### Aim of the task
Repeat the data exactly, please; no pictures belong in the copy.
+++ Dataset extract +++
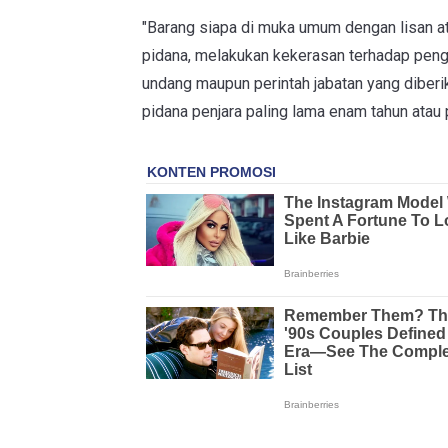
"Barang siapa di muka umum dengan lisan a
pidana, melakukan kekerasan terhadap peng
undang maupun perintah jabatan yang diber
pidana penjara paling lama enam tahun atau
+++
### Solution
"Barang siapa di muka umum dengan lisan a
pidana, melakukan kekerasan terhadap peng
undang maupun perintah jabatan yang diber
pidana penjara paling lama enam tahun atau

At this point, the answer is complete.